Equally interesting is their One Year of Scrollitelling feature: also created with Racontr it takes a look at some of 2013’s most noteworthy examples of scrolling, storytelling features – something we also explored in our Top 5 Snowfall-style Storytelling feature.
Racontr was unveiled at the Tribeca Hacks event last December and although not yet released is currently about to enter beta phase. Definitely one to keep an eye on.
If you’re familiar with the rise of interactive music videos, then there’s a good chance are you may already have seen this storytelling tool in action. The viral interactive music videos for last year’s Bob Dylan’s Like A Rolling Stone or Chairlift’s Met Before were both made with Interlude Treehouse.
Founded by Yoni Bloch and Tal Zubalsky, the Tel Aviv-based Interlude is a digital media company that designs, develops and markets interactive video technology.

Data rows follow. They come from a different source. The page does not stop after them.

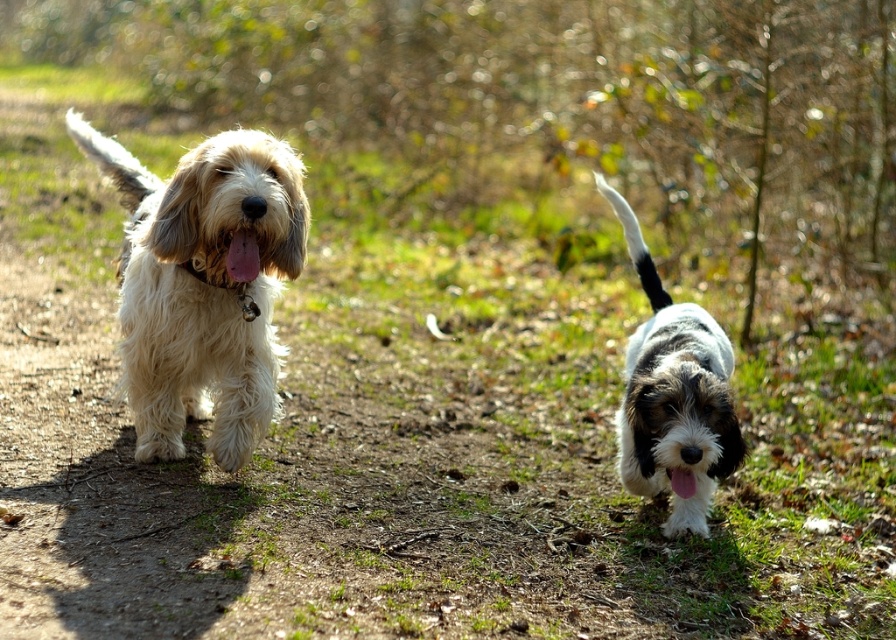 You are a photographer trying to capture both the white fur dog at right and the white fluffy tail at left in a single frame. Since you want to ensure both are visible, which one should you focus on first to account for their sizes?

The white fur dog at right is taller than the white fluffy tail at left, so you should focus on the white fur dog at right first to ensure its details are captured clearly before adjusting for the smaller white fluffy tail at left.

From the picture: You are a photographer trying to capture both the fluffy white dog at center and the black and white fur tail at right in a single shot. Based on their positions, can you tell which one is closer to the camera?

The fluffy white dog at center is located below the black and white fur tail at right, which means the black and white fur tail at right is closer to the camera.

You are standing on the dirt path and see two points marked in the image. The first point is at coordinates point (116,148) and the second is at point (627,211). Which point is closer to you?

Point (116,148) is closer to you because it is further to the viewer than point (627,211). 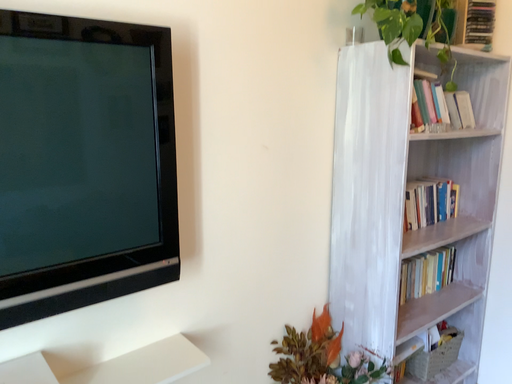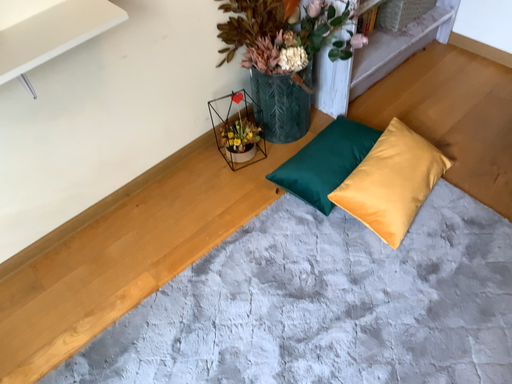 Question: How did the camera likely rotate when shooting the video?

Choices:
 (A) rotated upward
 (B) rotated downward

Answer: (B)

Treehouse, is a web-based HTML5 web app they have developed that’s designed to allow anyone to tell their stories in the form of interactive video experiences.
One of Treehouse’s boons is surely it’s ease-of-use; with its drag and drop interface, within a few hours users can create an interactive video experience that tells their story and allows users to explore the outcomes of different choices and decisions.
In fact, this year sees Interlude team up with the Tribeca Film Festival by inviting filmmakers to re-imagine storytelling for the digital age by creating an interactive music film for Damon Albarn, Aloe Blacc or Ellie Goulding.
If you want to find more about the Bob Dylan video – as produced with Treehouse – head on over on 2Pause!
Primarily aimed at photographers, Exposure is for photographers who are looking to publish their photographs as part of a more meaningful narrative. In many ways, Exposure is reminiscent of Storehouse but in a desktop format; just like Storehouse the emphasis is on eye-catching, big-impact photographs which drive the narrative. And like Storehouse, it’s also very pretty.
Exposure’s Post Editor works by allowing you to drag and drop photographs into your browsers and then add various texts in between the photos. The result is an attractive blend of text narratives and photographs that are almost reminiscent of Medium – the blog publishing platform launched by Twitter founder Ev Williams.
In the late ’90s, Robert Tatsumi and Jonathan Gay created Futuresplash Animator, a vector-based animator editor that would later go on to become Flash. The pair were joined by Gary Grossman, Peter Santangeli and Peter Goldie, and together they made software history. Having created one of the world’s most famous pieces of software, the quintet teamed up again in to launch Explory, a Kickstarter-funded iOS storytelling App.
While not as visually attractive as Storehouse or Exposure, Explory is simple, well designed and makes turning photos and videos — (together with music, narration and text if desired) into compelling narratives. With Apps like Snapchat, Vine and Instragram Video on the rise, Explory offers a nice alternative that seeks to turn a variety of media into something longer and more engaging.